— WHAT TO WORK ON —
In the entries below, find each line bearing the string "Submit" and copy it.

(SUPPLIED ENTRIES)

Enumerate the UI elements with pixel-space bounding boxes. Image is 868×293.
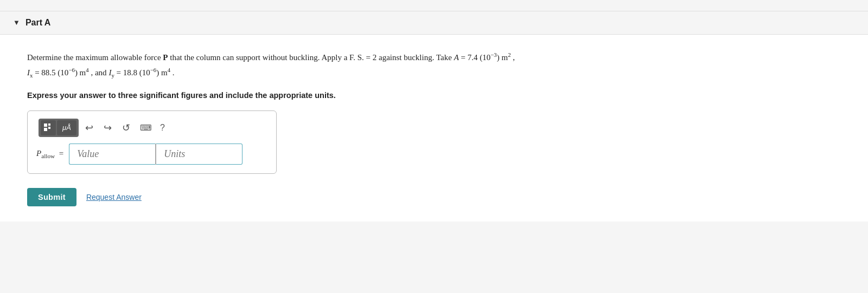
unit1: ) m: [497, 53, 508, 62]
mu-button[interactable]: μÅ: [57, 120, 76, 135]
part-title: Part A: [25, 18, 51, 28]
help-button[interactable]: ?: [158, 123, 167, 133]
svg-rect-0: [44, 123, 47, 127]
content-area: Determine the maximum allowable force P …: [0, 35, 868, 222]
Iy-eq: = 18.8 (10: [114, 68, 150, 77]
grid-icon-button[interactable]: [41, 120, 56, 135]
input-row: Pallow =: [36, 144, 267, 165]
keyboard-button[interactable]: ⌨: [136, 120, 156, 135]
A-italic: A: [454, 53, 459, 62]
instruction-text: Express your answer to three significant…: [27, 91, 841, 100]
exp3: −6: [68, 67, 75, 73]
problem-text: Determine the maximum allowable force P …: [27, 50, 624, 80]
and-text: , and: [89, 68, 109, 77]
bold-P: P: [163, 53, 168, 62]
comma1: ,: [511, 53, 515, 62]
part-header: ▼ Part A: [0, 11, 868, 35]
value-input[interactable]: [69, 144, 156, 165]
submit-button[interactable]: Submit: [27, 188, 76, 206]
answer-box-container: μÅ ↩ ↪ ↺ ⌨ ? Pallow =: [27, 110, 277, 174]
Ix-eq: = 88.5 (10: [33, 68, 68, 77]
request-answer-button[interactable]: Request Answer: [86, 193, 142, 201]
Iy-unit: ) m: [156, 68, 167, 77]
p-label: P: [36, 149, 41, 158]
p-allow-label: Pallow =: [36, 149, 63, 159]
page-container: ▼ Part A Determine the maximum allowable…: [0, 0, 868, 293]
Ix-unit: ) m: [75, 68, 86, 77]
exp5: −6: [150, 67, 157, 73]
undo-button[interactable]: ↩: [81, 120, 97, 136]
svg-rect-3: [44, 128, 47, 131]
chevron-icon[interactable]: ▼: [13, 18, 20, 27]
equals-sign: =: [59, 149, 63, 158]
format-group: μÅ: [39, 119, 79, 137]
exp1: −3: [490, 51, 497, 58]
allow-sub: allow: [41, 153, 55, 159]
bottom-actions: Submit Request Answer: [27, 186, 841, 206]
refresh-button[interactable]: ↺: [118, 120, 134, 136]
redo-button[interactable]: ↪: [99, 120, 116, 136]
eq1: = 7.4 (10: [459, 53, 490, 62]
svg-rect-2: [48, 127, 50, 129]
problem-line1b: that the column can support without buck…: [168, 53, 454, 62]
units-input[interactable]: [156, 144, 242, 165]
problem-line1: Determine the maximum allowable force: [27, 53, 163, 62]
toolbar: μÅ ↩ ↪ ↺ ⌨ ?: [36, 119, 267, 137]
period: .: [170, 68, 175, 77]
svg-rect-1: [48, 123, 50, 126]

(End SUPPLIED ENTRIES)

— ANSWER FOR THE TASK —
submit-button[interactable]: Submit: [27, 188, 76, 206]
bottom-actions: Submit Request Answer: [27, 186, 841, 206]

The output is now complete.